Bounding box prediction data:
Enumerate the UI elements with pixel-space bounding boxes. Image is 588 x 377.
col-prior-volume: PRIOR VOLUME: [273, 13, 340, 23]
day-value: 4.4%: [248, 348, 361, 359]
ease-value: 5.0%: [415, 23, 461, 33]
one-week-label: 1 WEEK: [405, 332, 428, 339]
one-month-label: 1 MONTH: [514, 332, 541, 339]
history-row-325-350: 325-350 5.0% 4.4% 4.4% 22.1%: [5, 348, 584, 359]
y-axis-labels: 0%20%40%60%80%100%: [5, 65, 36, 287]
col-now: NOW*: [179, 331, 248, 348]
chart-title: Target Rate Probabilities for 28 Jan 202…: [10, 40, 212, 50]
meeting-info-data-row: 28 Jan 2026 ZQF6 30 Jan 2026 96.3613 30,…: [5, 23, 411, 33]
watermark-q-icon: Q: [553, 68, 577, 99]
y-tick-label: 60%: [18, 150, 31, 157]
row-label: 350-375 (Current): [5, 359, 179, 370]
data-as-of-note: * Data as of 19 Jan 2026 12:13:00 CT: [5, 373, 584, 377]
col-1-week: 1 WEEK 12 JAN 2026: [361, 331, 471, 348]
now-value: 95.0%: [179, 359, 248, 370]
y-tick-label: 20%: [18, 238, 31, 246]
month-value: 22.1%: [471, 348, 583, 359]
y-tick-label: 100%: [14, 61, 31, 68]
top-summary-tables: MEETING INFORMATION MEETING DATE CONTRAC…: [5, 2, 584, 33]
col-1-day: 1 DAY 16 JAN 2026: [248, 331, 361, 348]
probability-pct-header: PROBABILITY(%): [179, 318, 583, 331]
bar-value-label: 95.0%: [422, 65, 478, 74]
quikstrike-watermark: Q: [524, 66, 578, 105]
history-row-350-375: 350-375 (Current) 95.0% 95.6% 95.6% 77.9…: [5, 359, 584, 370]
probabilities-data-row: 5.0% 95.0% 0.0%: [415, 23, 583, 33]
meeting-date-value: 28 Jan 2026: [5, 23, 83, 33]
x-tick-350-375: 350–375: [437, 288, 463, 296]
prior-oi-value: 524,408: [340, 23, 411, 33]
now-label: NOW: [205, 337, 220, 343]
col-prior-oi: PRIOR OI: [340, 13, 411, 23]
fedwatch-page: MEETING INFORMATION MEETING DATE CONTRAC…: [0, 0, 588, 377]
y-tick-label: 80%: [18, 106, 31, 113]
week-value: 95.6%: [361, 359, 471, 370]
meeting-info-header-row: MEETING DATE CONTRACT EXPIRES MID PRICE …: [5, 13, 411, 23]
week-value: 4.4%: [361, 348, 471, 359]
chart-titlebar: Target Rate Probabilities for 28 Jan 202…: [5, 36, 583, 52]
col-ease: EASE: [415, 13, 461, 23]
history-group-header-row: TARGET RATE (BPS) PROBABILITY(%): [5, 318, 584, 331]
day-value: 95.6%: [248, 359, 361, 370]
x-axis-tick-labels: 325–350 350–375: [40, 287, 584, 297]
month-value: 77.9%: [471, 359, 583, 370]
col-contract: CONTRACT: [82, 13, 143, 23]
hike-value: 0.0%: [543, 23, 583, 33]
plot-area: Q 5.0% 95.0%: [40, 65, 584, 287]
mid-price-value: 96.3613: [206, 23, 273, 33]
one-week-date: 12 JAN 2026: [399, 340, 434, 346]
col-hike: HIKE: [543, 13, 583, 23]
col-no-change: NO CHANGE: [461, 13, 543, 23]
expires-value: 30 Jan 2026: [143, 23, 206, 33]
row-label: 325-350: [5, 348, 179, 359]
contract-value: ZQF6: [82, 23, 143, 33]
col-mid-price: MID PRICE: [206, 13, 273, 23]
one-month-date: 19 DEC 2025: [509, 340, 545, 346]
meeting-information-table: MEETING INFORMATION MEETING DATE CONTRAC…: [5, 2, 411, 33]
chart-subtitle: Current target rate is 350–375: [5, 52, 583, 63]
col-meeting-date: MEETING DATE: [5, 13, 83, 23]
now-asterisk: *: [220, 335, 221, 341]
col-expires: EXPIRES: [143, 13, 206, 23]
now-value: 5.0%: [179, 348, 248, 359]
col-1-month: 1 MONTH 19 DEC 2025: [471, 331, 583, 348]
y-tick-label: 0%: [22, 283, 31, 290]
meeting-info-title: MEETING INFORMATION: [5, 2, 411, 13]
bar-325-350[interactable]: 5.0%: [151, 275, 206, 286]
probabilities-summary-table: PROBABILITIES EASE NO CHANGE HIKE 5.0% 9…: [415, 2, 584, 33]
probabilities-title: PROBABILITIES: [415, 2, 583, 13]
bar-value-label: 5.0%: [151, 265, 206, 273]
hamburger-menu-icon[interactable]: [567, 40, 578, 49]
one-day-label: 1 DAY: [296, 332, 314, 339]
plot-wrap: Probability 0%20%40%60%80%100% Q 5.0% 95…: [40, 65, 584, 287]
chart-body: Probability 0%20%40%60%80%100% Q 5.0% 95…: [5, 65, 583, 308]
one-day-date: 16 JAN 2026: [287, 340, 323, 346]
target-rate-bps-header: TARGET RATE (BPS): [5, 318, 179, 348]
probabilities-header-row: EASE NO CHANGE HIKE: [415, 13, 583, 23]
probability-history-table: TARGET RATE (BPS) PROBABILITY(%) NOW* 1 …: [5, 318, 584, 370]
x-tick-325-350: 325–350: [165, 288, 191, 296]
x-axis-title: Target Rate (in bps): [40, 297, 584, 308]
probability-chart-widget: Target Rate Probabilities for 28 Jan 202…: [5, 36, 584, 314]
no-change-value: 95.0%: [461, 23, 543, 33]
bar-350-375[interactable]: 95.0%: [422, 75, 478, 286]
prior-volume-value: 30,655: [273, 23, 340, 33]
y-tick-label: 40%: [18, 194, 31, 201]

...

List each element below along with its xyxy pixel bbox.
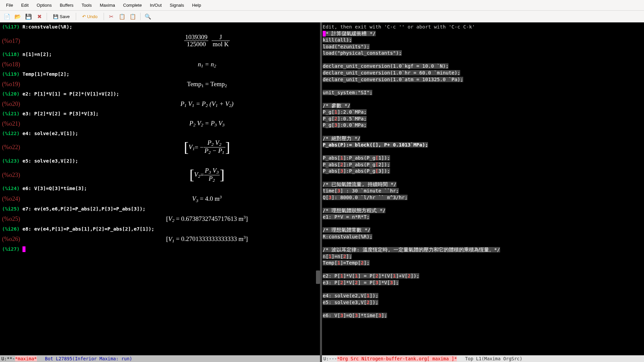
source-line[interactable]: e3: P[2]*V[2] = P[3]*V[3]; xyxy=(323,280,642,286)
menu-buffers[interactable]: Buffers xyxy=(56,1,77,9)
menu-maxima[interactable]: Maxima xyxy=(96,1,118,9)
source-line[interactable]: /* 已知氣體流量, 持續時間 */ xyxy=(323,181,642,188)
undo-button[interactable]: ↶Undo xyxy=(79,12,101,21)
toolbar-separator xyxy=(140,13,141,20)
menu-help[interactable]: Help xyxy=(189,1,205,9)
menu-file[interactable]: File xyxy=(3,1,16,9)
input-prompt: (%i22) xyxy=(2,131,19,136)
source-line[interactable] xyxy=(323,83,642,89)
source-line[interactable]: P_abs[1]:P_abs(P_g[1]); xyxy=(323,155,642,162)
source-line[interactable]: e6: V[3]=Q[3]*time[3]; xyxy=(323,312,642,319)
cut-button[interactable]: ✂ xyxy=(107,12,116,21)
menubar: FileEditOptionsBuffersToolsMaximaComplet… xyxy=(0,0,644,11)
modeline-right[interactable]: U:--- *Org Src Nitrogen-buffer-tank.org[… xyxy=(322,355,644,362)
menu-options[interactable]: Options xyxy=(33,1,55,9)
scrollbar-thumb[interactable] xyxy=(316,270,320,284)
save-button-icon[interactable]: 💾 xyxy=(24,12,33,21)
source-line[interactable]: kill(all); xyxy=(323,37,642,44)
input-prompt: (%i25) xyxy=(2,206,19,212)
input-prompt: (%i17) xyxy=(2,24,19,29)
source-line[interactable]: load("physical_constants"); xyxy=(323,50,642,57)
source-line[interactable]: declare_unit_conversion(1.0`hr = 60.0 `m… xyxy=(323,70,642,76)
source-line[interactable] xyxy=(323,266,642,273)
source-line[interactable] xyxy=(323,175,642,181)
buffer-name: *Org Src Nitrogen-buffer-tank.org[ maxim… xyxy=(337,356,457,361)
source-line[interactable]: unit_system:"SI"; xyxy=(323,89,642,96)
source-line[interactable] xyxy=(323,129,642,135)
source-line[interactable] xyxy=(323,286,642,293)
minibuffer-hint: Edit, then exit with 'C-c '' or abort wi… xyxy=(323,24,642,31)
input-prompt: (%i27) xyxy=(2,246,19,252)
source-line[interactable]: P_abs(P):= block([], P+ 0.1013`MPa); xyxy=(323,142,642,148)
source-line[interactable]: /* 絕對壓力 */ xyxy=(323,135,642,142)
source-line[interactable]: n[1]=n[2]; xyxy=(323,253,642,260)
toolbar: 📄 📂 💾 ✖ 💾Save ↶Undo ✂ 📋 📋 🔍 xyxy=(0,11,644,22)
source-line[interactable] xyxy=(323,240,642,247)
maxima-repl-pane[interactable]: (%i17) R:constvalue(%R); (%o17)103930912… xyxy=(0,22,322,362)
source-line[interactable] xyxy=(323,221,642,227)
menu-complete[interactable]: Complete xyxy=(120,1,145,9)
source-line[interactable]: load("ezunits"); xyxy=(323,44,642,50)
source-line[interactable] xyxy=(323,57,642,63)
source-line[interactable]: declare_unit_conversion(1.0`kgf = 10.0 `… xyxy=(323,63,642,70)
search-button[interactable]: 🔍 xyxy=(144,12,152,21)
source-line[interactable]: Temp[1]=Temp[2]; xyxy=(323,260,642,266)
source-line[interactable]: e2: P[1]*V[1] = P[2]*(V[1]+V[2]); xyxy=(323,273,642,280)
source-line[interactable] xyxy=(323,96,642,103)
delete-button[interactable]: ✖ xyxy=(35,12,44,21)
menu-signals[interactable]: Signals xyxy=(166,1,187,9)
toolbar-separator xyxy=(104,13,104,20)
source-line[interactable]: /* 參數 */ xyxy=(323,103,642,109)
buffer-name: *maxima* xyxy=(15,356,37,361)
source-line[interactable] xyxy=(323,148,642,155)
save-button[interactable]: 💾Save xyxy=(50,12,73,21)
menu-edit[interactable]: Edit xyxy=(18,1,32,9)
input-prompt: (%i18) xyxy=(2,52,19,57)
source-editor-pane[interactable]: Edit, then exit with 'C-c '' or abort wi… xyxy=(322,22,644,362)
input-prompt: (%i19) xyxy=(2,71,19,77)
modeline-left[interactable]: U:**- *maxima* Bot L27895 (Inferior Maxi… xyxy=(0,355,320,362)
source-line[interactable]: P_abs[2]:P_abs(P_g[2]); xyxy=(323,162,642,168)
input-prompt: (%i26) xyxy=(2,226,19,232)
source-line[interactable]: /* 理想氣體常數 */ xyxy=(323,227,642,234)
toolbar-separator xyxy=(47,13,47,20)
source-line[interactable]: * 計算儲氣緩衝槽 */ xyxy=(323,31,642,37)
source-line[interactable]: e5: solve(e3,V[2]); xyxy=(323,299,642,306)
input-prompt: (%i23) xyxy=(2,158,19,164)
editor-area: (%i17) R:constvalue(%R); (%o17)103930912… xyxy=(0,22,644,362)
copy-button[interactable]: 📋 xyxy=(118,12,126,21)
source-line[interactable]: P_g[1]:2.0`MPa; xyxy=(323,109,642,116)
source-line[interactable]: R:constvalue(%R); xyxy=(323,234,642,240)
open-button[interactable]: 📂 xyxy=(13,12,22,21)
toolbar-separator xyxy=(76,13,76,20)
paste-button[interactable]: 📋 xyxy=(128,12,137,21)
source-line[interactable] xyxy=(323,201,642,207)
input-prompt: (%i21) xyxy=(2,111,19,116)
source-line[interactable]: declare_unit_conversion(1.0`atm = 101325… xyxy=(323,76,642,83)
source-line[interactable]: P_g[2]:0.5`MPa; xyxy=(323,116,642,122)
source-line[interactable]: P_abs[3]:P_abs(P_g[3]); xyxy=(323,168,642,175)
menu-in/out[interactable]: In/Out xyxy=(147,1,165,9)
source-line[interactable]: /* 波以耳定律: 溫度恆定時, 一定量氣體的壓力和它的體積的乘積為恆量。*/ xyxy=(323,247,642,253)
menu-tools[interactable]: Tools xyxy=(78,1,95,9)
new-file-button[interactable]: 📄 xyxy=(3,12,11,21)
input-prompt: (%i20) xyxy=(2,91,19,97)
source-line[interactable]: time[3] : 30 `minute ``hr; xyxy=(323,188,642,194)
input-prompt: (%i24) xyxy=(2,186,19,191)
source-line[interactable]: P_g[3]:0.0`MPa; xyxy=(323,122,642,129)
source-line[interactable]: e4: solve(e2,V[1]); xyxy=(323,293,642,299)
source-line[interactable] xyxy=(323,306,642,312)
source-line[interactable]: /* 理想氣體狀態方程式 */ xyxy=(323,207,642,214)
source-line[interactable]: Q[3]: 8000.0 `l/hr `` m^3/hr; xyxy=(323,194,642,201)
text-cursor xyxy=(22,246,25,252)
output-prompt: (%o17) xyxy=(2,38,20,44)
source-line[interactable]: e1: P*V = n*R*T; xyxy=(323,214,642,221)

--

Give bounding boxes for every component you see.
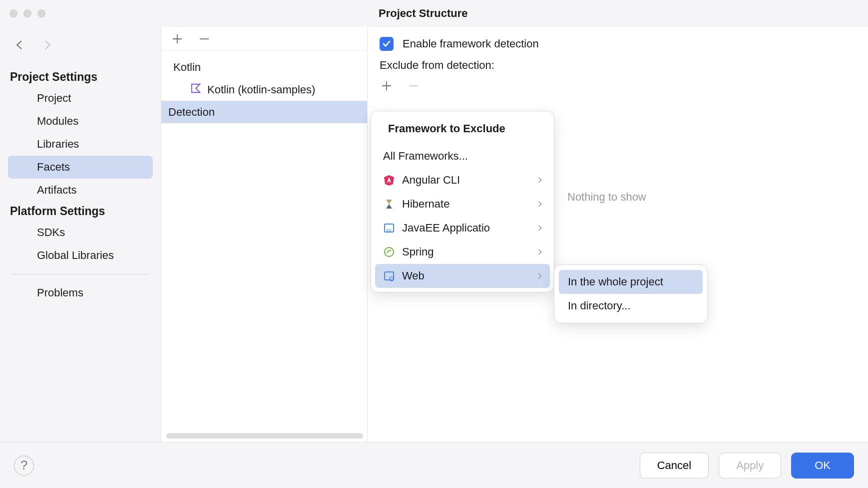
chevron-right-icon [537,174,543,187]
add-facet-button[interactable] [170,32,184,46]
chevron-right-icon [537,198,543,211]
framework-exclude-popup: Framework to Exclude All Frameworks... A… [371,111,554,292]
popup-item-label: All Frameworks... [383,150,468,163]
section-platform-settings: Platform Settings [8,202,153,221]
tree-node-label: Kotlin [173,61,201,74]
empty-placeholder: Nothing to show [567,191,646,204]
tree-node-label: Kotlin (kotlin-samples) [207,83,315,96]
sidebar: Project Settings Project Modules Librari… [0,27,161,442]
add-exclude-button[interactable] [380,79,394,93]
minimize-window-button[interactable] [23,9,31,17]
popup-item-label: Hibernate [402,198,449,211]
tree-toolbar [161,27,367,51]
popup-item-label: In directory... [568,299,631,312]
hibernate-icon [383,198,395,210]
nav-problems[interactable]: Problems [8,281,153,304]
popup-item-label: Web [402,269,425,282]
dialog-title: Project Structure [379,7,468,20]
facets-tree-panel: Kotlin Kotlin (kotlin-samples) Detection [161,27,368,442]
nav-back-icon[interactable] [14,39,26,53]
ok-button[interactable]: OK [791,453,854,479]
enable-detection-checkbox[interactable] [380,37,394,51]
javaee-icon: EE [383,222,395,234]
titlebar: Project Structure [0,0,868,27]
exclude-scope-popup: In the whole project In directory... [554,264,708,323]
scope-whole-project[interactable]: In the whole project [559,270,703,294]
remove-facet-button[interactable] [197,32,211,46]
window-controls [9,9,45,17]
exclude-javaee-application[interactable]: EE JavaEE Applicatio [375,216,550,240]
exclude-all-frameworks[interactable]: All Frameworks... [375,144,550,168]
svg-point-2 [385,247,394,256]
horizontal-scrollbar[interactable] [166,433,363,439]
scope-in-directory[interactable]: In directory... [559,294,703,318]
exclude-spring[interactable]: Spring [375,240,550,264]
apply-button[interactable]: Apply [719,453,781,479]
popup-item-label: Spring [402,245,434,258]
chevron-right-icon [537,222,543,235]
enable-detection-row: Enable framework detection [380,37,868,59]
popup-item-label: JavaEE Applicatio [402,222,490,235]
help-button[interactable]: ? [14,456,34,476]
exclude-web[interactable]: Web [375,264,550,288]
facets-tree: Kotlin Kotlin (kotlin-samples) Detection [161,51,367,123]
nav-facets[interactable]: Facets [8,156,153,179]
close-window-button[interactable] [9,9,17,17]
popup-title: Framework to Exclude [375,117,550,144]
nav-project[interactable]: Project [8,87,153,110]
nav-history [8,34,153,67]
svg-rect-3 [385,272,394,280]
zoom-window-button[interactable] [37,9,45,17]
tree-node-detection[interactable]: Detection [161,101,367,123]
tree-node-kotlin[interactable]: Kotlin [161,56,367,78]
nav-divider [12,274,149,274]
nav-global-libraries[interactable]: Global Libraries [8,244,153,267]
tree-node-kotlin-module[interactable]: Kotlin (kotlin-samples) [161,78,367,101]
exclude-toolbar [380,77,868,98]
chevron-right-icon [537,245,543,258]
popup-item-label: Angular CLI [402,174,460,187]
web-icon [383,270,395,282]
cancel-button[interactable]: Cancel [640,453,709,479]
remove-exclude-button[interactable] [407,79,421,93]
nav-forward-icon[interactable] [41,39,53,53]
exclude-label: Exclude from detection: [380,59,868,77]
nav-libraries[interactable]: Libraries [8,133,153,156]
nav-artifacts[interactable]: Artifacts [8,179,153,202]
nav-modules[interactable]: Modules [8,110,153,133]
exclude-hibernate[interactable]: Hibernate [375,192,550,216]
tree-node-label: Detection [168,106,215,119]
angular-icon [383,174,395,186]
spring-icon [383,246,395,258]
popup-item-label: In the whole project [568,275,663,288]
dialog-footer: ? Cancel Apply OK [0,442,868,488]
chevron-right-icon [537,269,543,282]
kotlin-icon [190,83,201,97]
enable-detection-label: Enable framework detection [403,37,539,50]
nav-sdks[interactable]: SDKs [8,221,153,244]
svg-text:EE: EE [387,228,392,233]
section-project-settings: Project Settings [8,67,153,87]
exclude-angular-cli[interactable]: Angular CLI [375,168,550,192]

» Problem to solve
Go through the records above, find every line with the word "remove", and list those lines.

» The answer
remove-facet-button[interactable] [197,32,211,46]
remove-exclude-button[interactable] [407,79,421,93]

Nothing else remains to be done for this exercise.